Asianbangla Desk : The death toll from a powerful earthquake that hit Indonesia’s tourist island of Lombok topped 100 yesterday as rescuers found victims under wrecked buildings, while thousands left homeless in the worst-affected areas waited for aid to arrive.

A woman was pulled alive from the rubble of a collapsed grocery store in the north, near the epicentre of Sunday’s 6.9 magnitude quake, the second tremor to rock the tropical island in a week.

That was a rare piece of good news as hopes of finding more survivors faded and a humanitarian crisis loomed for thousands left homeless by the disaster in the rural area and in desperate need of clean water, food, medicine and shelter.

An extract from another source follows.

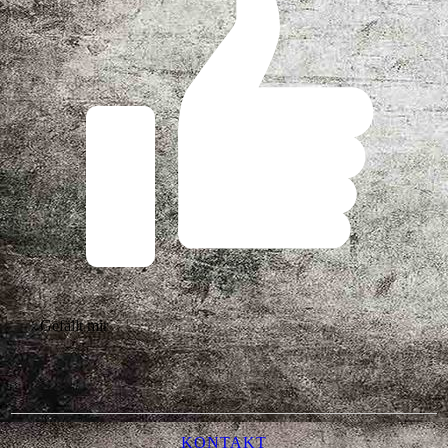
Gefällt mir
KONTAKT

Sutopo Purwo Nugroho, the spokesman of Indonesia’s disaster mitigation agency (BNPB) put the toll at 105, including two on the neighbouring island of Bali to the west, where the quake was also felt – and the figure was expected to rise.

Lombok had already been hit by a 6.4 magnitude earthquake on July 29 that killed 17 people and briefly stranded several hundred trekkers on the slopes of a volcano.

Indonesia sits on the Pacific Ring of Fire and is regularly hit by earthquakes. In 2004, the Indian Ocean tsunami killed 226,000 people in 13 countries, including more than 120,000 in Indonesia.

Few buildings were left standing in Kayangan on the island’s northern end, where residents told Reuters that as many as 40 died.

Some villagers used sledgehammers and ropes to start clearing the rubble of broken homes, but others, traumatised by continued aftershocks, were too afraid to venture far from tents and tarpaulins set up in open spaces.

Sunday’s earthquake triggered at least 230 aftershocks, which were expected to continue for the next two weeks, experts said.

Thousands of tourists have left Lombok since Sunday evening, fearing further earthquakes, some on extra flights added by airlines and some on ferries to Bali.

Officials said about 4,600 foreign and domestic tourists had been evacuated from the three Gili islands off the northwest coast of Lombok, where two people died and fears of a tsunami spread soon after the quake.

Saffron Amis, a British student on Gili Trawangan – the largest of the islands fringed by white beaches and surrounded by turquoise sea – said at least 200 people were stranded there with more flowing in from the other two, Gili Air and Gili Meno.